Developed in Birmingham was a season of events over the summer 2017 centred on two major exhibitions of early photography in the city, Thresholds, a virtual reality exhibition by Matt Collishaw and A White House on Paradise Street by Jo Gane, curated by Pete James and produced by Jenny Duffin.
I did two projects, a Speculative Cameras workshop on 19 August, using the history of the camera from obscuras to 3D modelling to explore artistic potentials, and a Camera Obscura Portrait Studio installed from 7 - 12 August with a workshop on the 12th. I also brought the Birmingham Camera Obscura out on 29 August to accompany a Cyanotypes workshop.
The Speculative Cameras workshop was indebted to the Golan Levin’s Experimental Capture workshop I attended in 2016 along with my own research as a BOM Fellow. We looked at cameras that did not fit the accepted definition of cameras and processes that did not necessarily produce photographs, to get us thinking about these tools in new and creative ways. Starting with the camera obscura as a process that can be made from a house or a cardboard box we also looked at making junk lenses from random transparent material to bend and warp light, photogrammetery to build 3D models from videos of objects, the infrared photography of Richard Mosse as an introduction to capturing light invisible to the human eye, and finished with a discussion about machine vision and machine learning techniques that were being bundled with the emerging artificial intelligence hype.
It was sold out and we had really good feedback.
3D scan of a participant, made by videoing them from all sides, extracting frames and processing them using Photoscan.
The Camera Obscura Portrait Studio was an attempt to recreate David Hockney’s experiment documented in his book / TV show Secret Knowledge where he builds a camera obscura to prove his thesis that the Great Masters used optics in their work. I designed and built a tent within Birmingham Museum & Art Gallery with a lens at one end and drawing paper at the other. It was set to focus on people sitting in a chair so they could be sketched.
It was not perfect, due mainly to the lack of light that week, but it worked and got a lot of attention with a good few hundred people coming through. On reflection it probably should have been built outside, but we didn’t have the venue for that.

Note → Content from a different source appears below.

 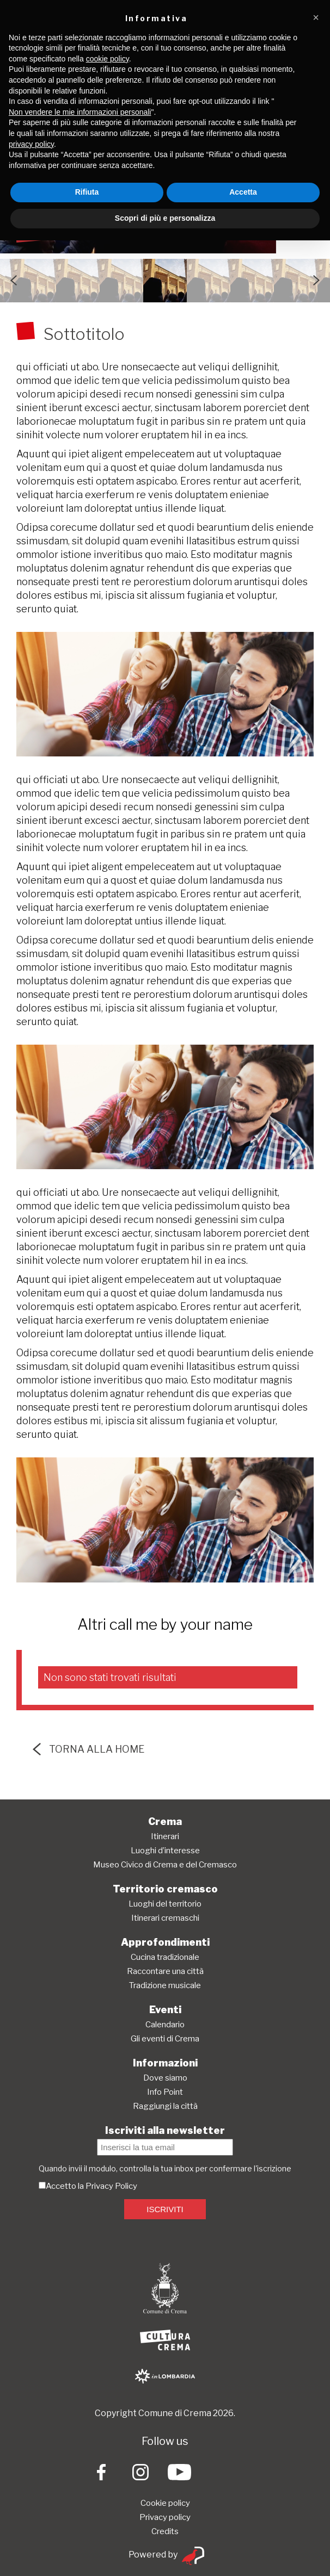 I want to click on Next, so click(x=316, y=280).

The studio before its skin went on, showing the location of the lens and the drawing paper.
The studio blacked out and emblazoned with explanations of what this weird object is.
A long-exposure photo of the projection of someone sitting on the chair facing the studio, ready to be traced.
Thanks to Jenny Duffin, my collaborator on the Bham Obscura project, for her invaluable assistance in both these pieces.